**Task instructions**
Here are some records; return them all exactly.

Dataset entries:
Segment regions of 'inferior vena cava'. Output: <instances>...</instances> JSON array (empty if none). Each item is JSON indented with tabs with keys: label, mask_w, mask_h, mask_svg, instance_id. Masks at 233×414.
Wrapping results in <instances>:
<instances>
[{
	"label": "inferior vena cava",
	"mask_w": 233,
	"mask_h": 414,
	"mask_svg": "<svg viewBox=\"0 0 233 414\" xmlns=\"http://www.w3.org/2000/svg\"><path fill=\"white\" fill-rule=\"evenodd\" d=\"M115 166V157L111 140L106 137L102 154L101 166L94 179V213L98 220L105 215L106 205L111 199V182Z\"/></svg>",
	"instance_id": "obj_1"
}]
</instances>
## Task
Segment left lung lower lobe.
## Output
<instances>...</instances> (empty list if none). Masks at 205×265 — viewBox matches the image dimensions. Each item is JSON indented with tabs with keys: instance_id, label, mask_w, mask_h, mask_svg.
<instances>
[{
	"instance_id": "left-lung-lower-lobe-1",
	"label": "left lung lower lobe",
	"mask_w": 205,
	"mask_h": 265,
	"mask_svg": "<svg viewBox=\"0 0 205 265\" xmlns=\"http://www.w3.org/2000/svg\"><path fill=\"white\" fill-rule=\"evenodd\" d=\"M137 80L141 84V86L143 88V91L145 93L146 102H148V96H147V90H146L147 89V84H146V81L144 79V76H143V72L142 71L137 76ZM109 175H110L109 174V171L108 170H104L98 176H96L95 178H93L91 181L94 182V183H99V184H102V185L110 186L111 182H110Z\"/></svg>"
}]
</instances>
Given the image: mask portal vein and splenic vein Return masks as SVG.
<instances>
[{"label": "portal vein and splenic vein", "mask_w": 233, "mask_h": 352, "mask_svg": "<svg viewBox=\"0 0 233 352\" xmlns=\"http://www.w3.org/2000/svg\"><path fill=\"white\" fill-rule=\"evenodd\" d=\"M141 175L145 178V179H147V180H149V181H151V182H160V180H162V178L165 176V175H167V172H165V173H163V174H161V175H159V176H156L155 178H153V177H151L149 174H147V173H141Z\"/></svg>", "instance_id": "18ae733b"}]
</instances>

**Final answer**
Segment regions of 'inferior vena cava'. Output: <instances>...</instances> JSON array (empty if none). Each item is JSON indented with tabs with keys: label, mask_w, mask_h, mask_svg, instance_id. Masks at 233×414.
Wrapping results in <instances>:
<instances>
[{
	"label": "inferior vena cava",
	"mask_w": 233,
	"mask_h": 414,
	"mask_svg": "<svg viewBox=\"0 0 233 414\" xmlns=\"http://www.w3.org/2000/svg\"><path fill=\"white\" fill-rule=\"evenodd\" d=\"M115 166V157L111 140L106 137L102 154L101 166L94 179V213L98 220L105 215L106 205L111 199V182Z\"/></svg>",
	"instance_id": "obj_1"
}]
</instances>
## Task
Segment left lung lower lobe.
## Output
<instances>...</instances> (empty list if none). Masks at 205×265 — viewBox matches the image dimensions. Each item is JSON indented with tabs with keys: instance_id, label, mask_w, mask_h, mask_svg.
<instances>
[{
	"instance_id": "left-lung-lower-lobe-1",
	"label": "left lung lower lobe",
	"mask_w": 205,
	"mask_h": 265,
	"mask_svg": "<svg viewBox=\"0 0 205 265\" xmlns=\"http://www.w3.org/2000/svg\"><path fill=\"white\" fill-rule=\"evenodd\" d=\"M137 80L141 84V86L143 88V91L145 93L146 102H148V96H147V90H146L147 89V84H146V81L144 79V76H143V72L142 71L137 76ZM109 175H110L109 174V171L108 170H104L98 176H96L95 178H93L91 181L94 182V183H99V184H102V185L110 186L111 182H110Z\"/></svg>"
}]
</instances>
Given the image: mask portal vein and splenic vein Return masks as SVG.
<instances>
[{"label": "portal vein and splenic vein", "mask_w": 233, "mask_h": 352, "mask_svg": "<svg viewBox=\"0 0 233 352\" xmlns=\"http://www.w3.org/2000/svg\"><path fill=\"white\" fill-rule=\"evenodd\" d=\"M141 175L145 178V179H147V180H149V181H151V182H160V180H162V178L165 176V175H167V172H165V173H163V174H161V175H159V176H156L155 178H153V177H151L149 174H147V173H141Z\"/></svg>", "instance_id": "18ae733b"}]
</instances>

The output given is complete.